Ezra Schabas felt in Stratford, Ont. (Gould’s musical summer home during the decade before his 1964 retirement from the concert stage) that the pianist rather enjoyed playing for the public.
“Basically, he was very well-adjusted,” says this veteran musician, educator and historian.
There are other apparent paradoxes. The Toronto critic William Littler (at one point a fellow resident of the Park Lane Apartments in Toronto) remarks that Gould the one-sided conversationalist “wanted an audience.” This, of course, is precisely what he did not want as a performer. One theory holds that Gould withdrew from the concert stage because he did not give his best in concert. Yet the accolades by people who heard him live are hardly restrained.

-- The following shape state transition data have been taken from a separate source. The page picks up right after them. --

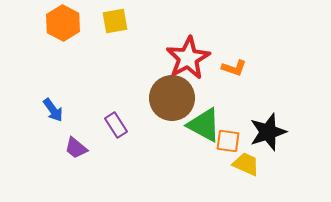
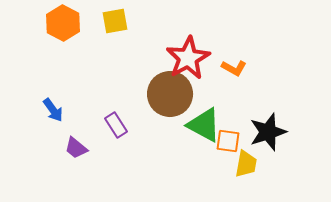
orange L-shape: rotated 10 degrees clockwise
brown circle: moved 2 px left, 4 px up
yellow trapezoid: rotated 76 degrees clockwise
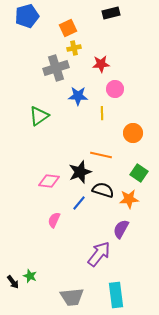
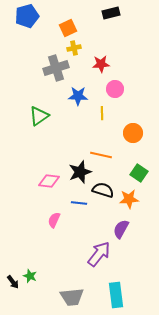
blue line: rotated 56 degrees clockwise
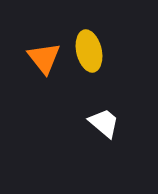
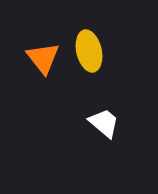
orange triangle: moved 1 px left
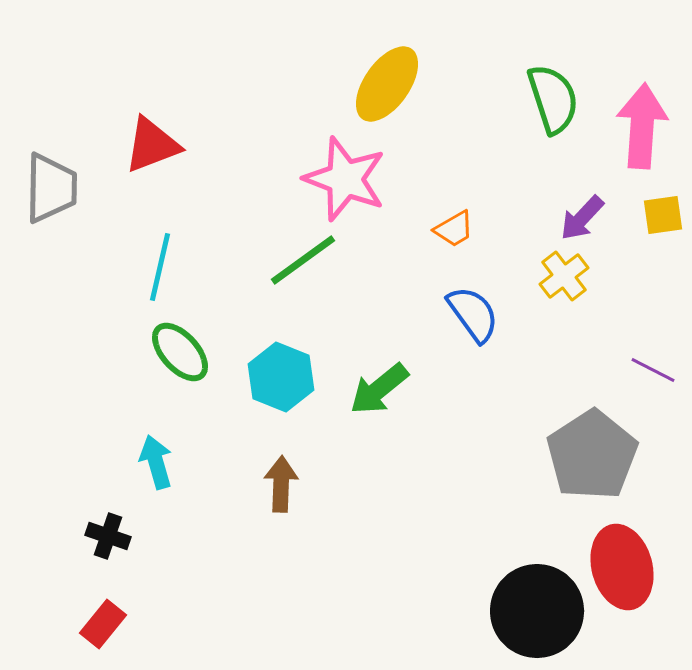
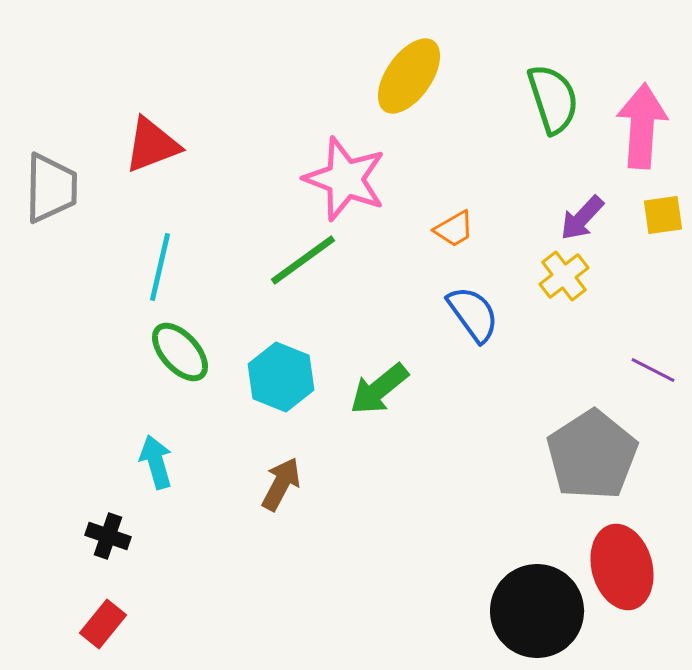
yellow ellipse: moved 22 px right, 8 px up
brown arrow: rotated 26 degrees clockwise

Eatock’s good work in this volume consists largely of asking the right questions, but there are thoughtful postscripts that give each interview a context. In a perceptive introduction, he draws attention to the “bewildering” inconsistencies of Gould’s personality. (“He was hard to work with; he was a good collaborator. He had a cool, rational mind; he was a bundle of superstitions and phobias.) Yet the totality seems clear — “like a Canadian lake,” as the author describes Gould’s performances of Bach.
Presenting all this interesting material as a series of preludes and fugues rather than a symphony is probably the surest way of creating a full portrait of this elusive artist. You can read the interviews in any order you please, much as you might flip between tracks on a recording. There is something quintessentially Gouldian about the process.